You didn’t feel as deeply [without the scene] — not only just [with] that sequence, but through the whole film. Most of the emotional stuff is not just to push on people and make them cry, but it’s for some greater reason to really make you care about the story.

The film’s famous opening is nothing less than a heart-wrenching rollercoaster of emotions about the life lived together between main character, Carl and his lifelong love, Ellie. Yet, despite the bonanza of bittersweetness emanating from the sequence, Ellie’s sad revelation seemed an especially emotional low-blow from the creative minds, given that we would soon witness the couple grow old together, eventually leaving a sadly stoic Carl widowed. Yet, in a sense, that is also the point that emphasizes the tragic nature of their relationship. The best kind of tragedy is one in which the characters are seen as sympathetic, due to their helplessness against the often-cruel, vindictive power of fate.

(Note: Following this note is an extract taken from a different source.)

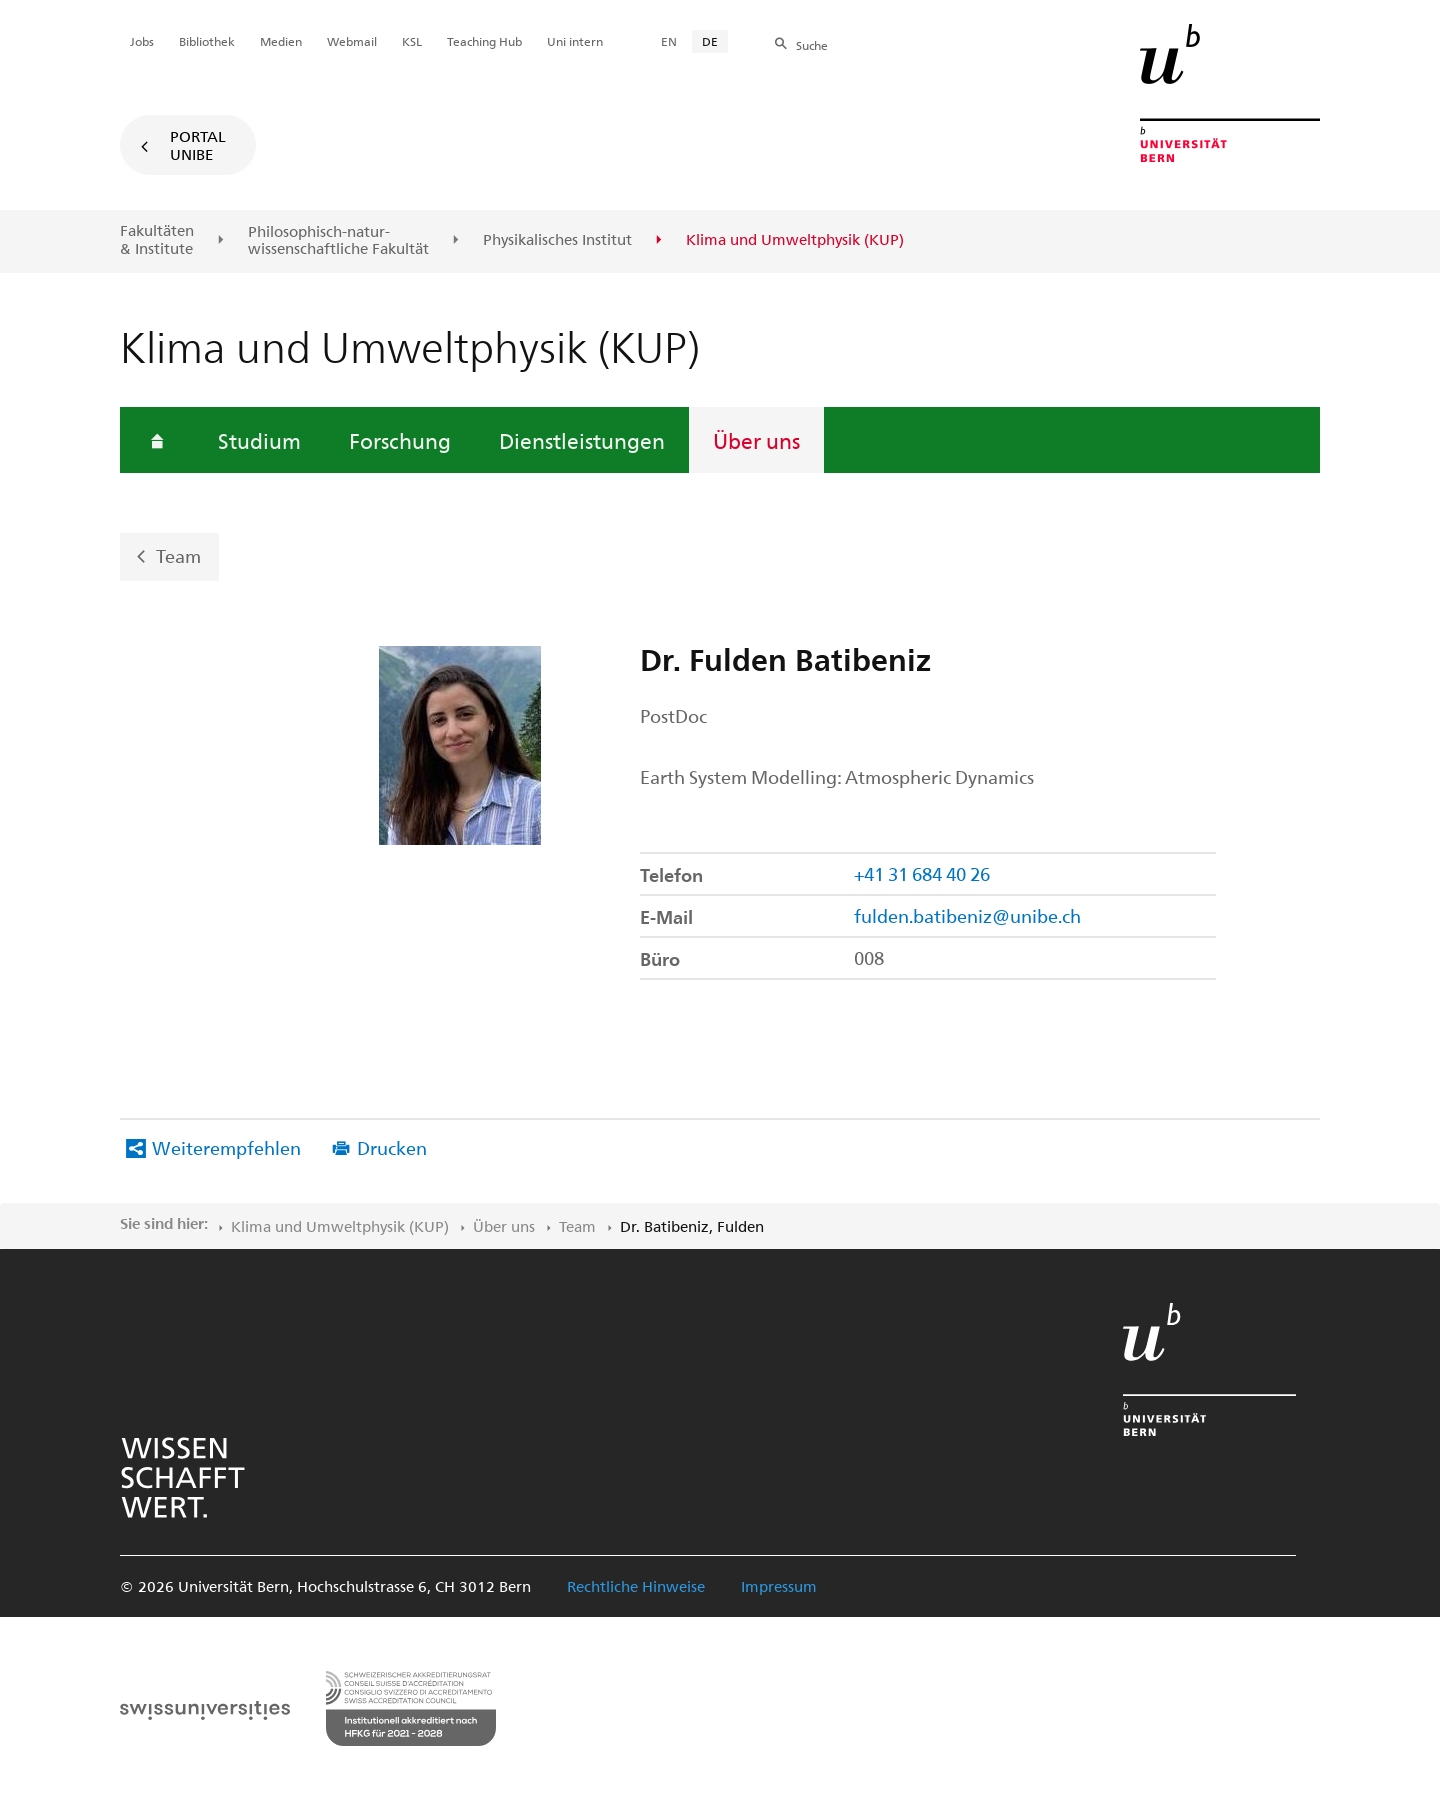 The image size is (1440, 1818). What do you see at coordinates (779, 1586) in the screenshot?
I see `Impressum` at bounding box center [779, 1586].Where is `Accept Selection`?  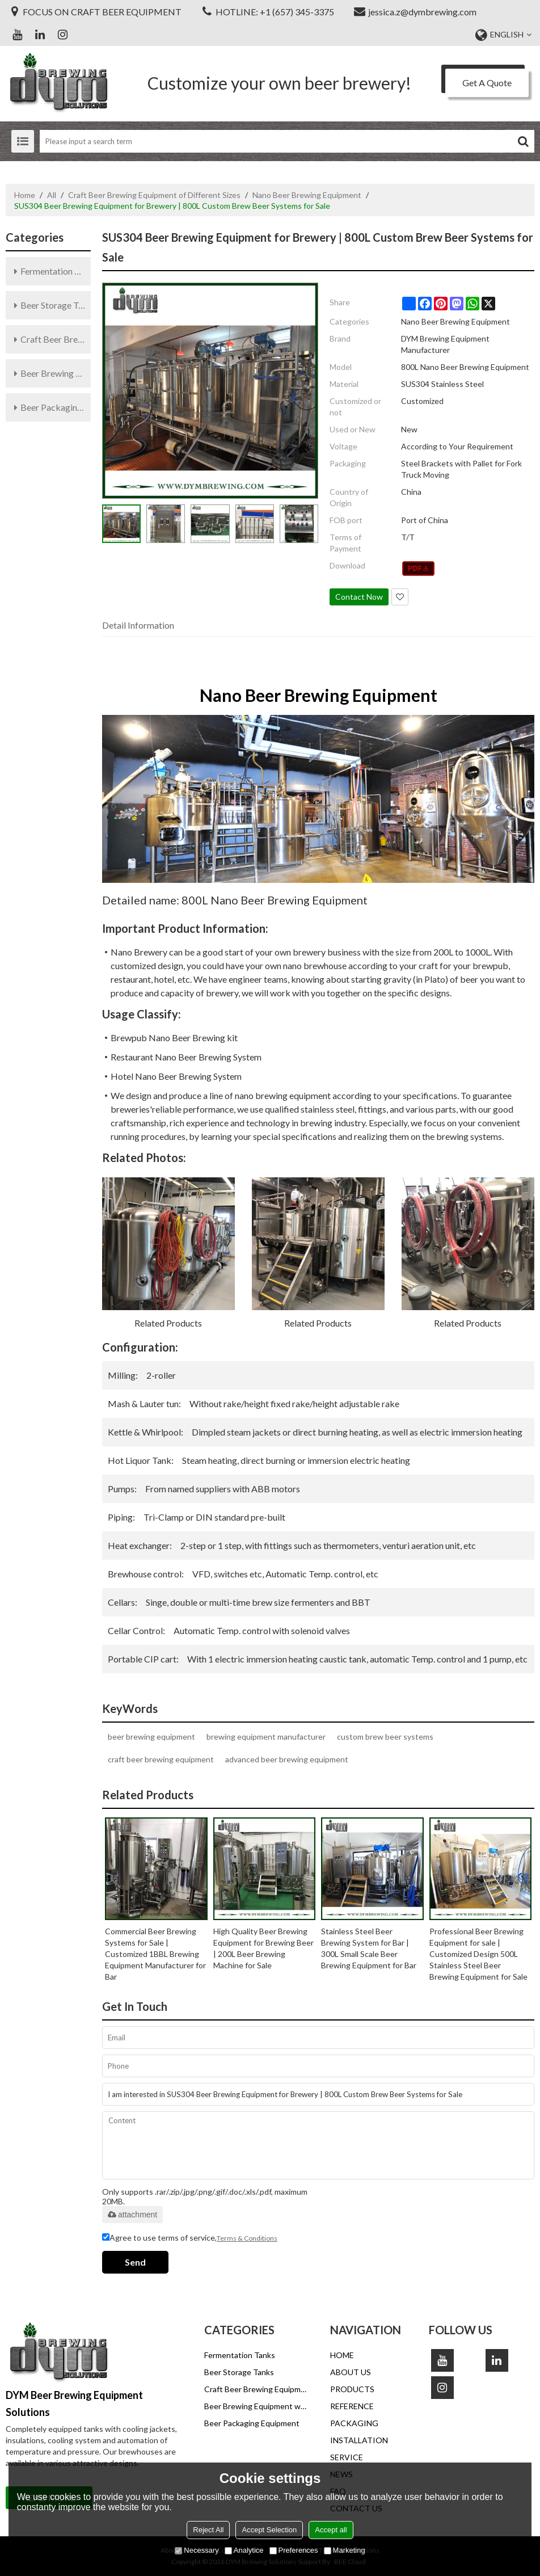
Accept Selection is located at coordinates (269, 2530).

If Carl and Ellie were portrayed as having children, then clearly, we’d be wondering later on why the movie isn’t about Carl passing on his legacy to them. Likewise, if the film simply proceeded as normal with Carl widowed, while not acknowledging why the couple didn’t have children, there might be a hint of that being the result of their own conscious decision. Besides this idea possibly rubbing some of the more family-minded viewers the wrong way, from a structural dramatic standpoint, cutting this crucial portion of the sequence also lessens the emotional impact of the long, beautiful life that they were shown to have shared and lost together. The implied (or even perceived) idea that they took an empowered agency in their own fate, mitigates the idea of them simply being tragic victims of it. In fact, if anything, it would show that they lived their lives fully on their own terms all the way to the end. That might be "sad" in a certain sense, but it is by no means "tragic." Catch the actual scene in the video below for a happiness-killing refresher.

Clearly, Pete Docter and his co-director Bob Peterson must have come to that realization, since the scene showing Ellie’s sad news obviously became an iconic example of movie melancholy magnificently Trojan-horsed into a kid’s movie. Sure, some might equate it to excessive, George R.R. Matin-esque anti-protagonist sadism, but it was clearly a necessary emotional punctuation that would have seriously softened the scene’s impact with its absence. The tragedy of old Carl Fredricksen is what makes his later joy and adventure in the film so powerfully poignant.

It will be interesting to see what kind of emotional baggage Inside Out can manage to saddle onto movie-going audiences. The film, showcasing some witty subconscious banter of a troubled young girl, hits theaters this Friday.